Abstract
Accurate remapping strategies are critical components of coupled, multi-mesh climate problems. For high-resolution cases, the computational cost of remapping can become a severe bottleneck. The new remapping interfaces available in the Mesh Oriented datABase (MOAB) are being used in the E3SM v2 climate simulator.
For MPI-parallel solution transfer, source and target meshes must be distributed in a balanced way, while still minimizing the communication needed to compute the mesh intersection for conservative remapping. Typical approaches using independent partitions for component meshes do not necessarily align the geometric domains in a processor.

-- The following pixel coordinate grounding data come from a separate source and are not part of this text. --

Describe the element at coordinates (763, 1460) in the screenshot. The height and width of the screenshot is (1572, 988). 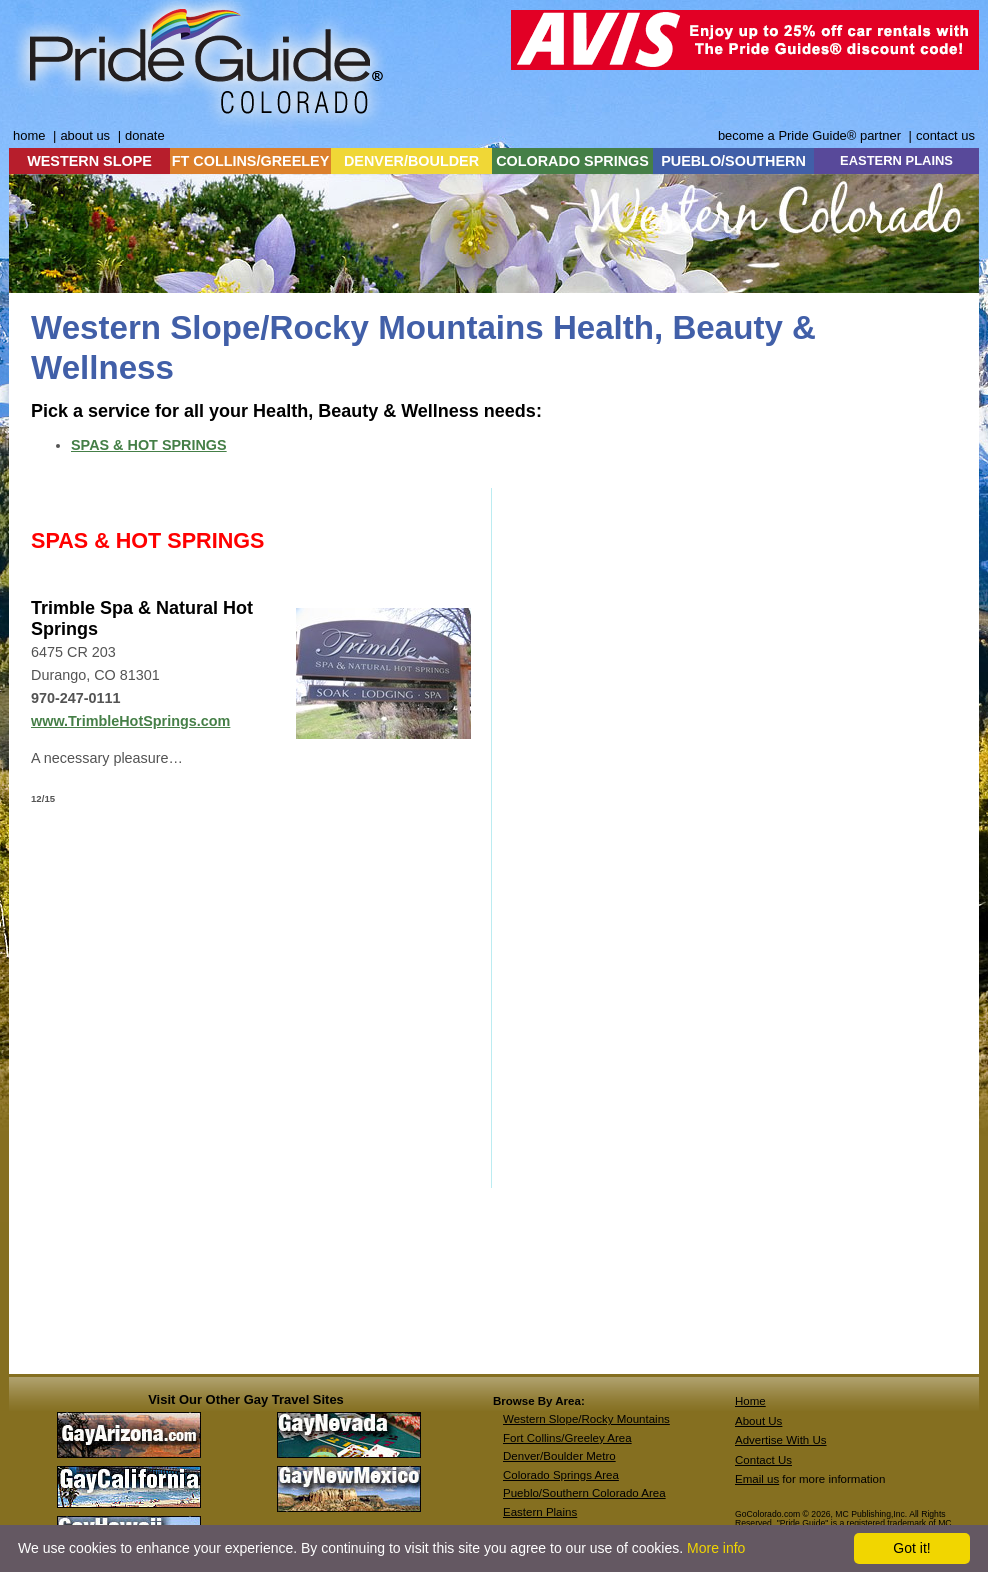
I see `Contact Us` at that location.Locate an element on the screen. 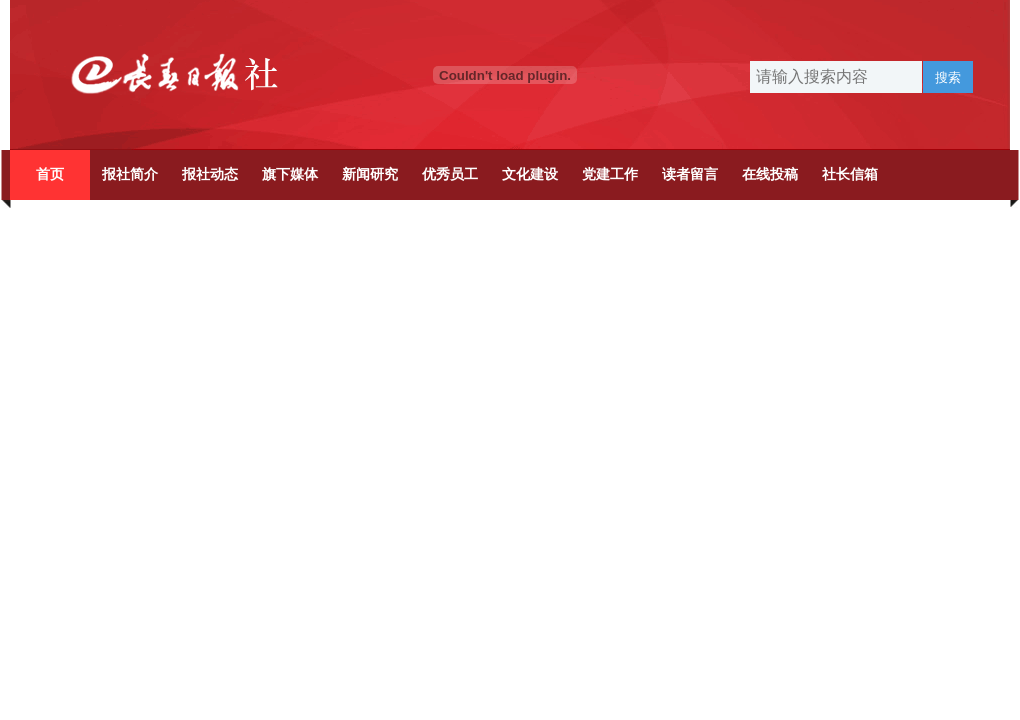 This screenshot has height=720, width=1020. 文化建设 is located at coordinates (530, 174).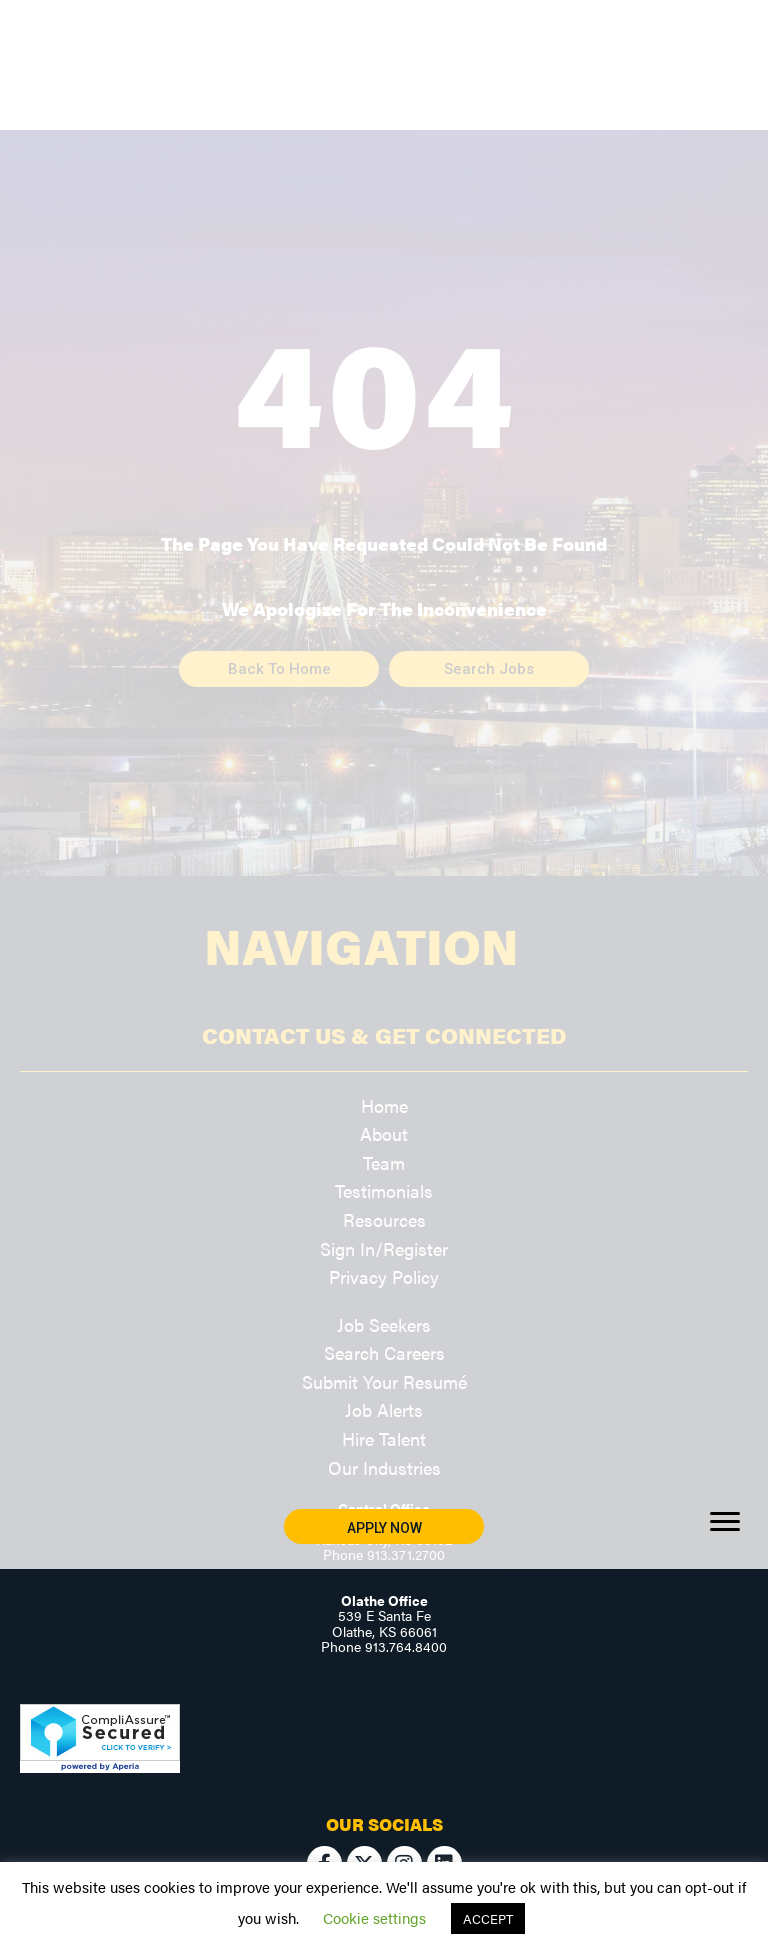 This screenshot has width=768, height=1951. Describe the element at coordinates (374, 1917) in the screenshot. I see `Cookie settings [button]` at that location.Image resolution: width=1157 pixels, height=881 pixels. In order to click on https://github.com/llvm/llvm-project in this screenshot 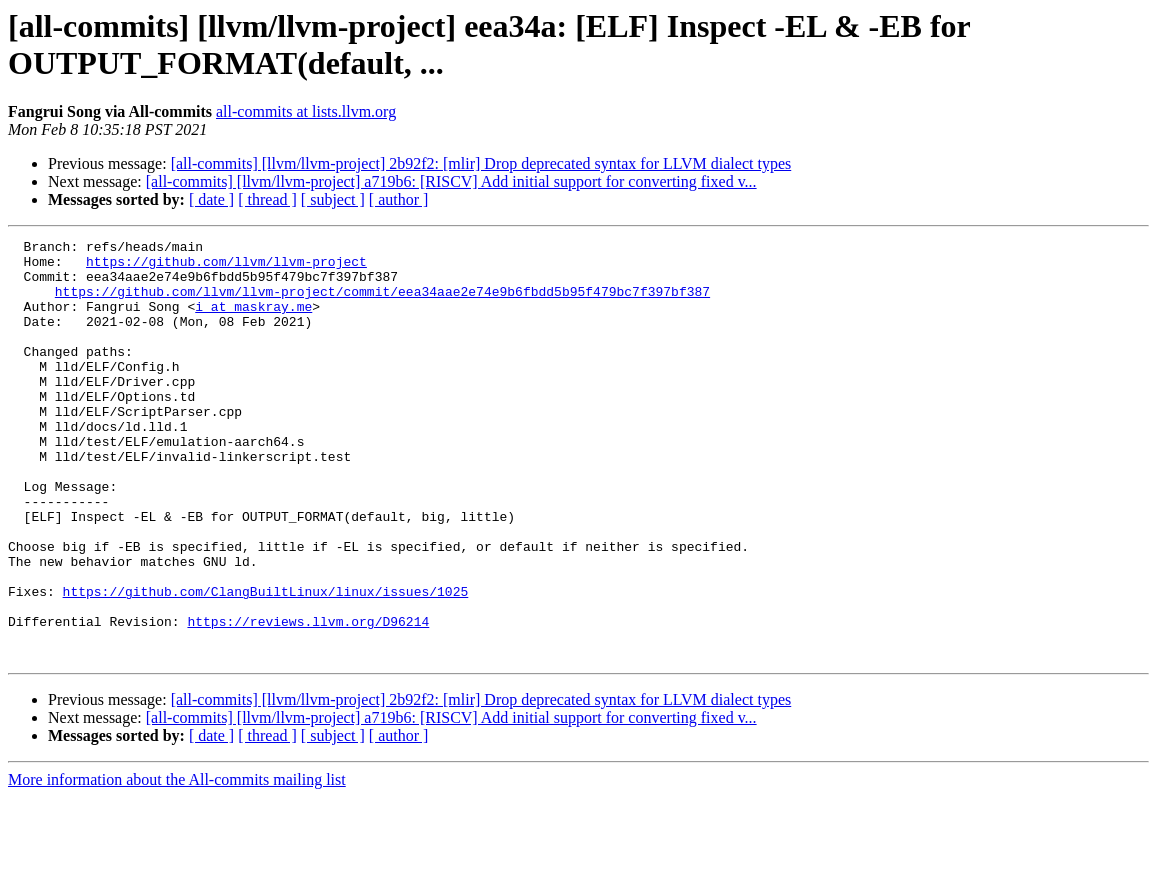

We present geometric partitioning strategies with Recursive Coordinate Bisection (RCB) in the Zoltan library to accelerate computation of remapping weights at scale. We use a primary-secondary partitioning approach in which we generate a primary partition of one component using RCB and infer the other component’s partition from the primary partition. The resulting partitions assign elements in the geometric neighborhood of both meshes to the same processor, resulting in lower communication overhead. We also compare performance using full 3D partitioning of spherical meshes to using 2D Gnomonic projections for high-resolution model problems. The scalability of the approach, and further performance improvements when using task mapping for varying mesh resolutions and arbitrary process layouts will also be presented.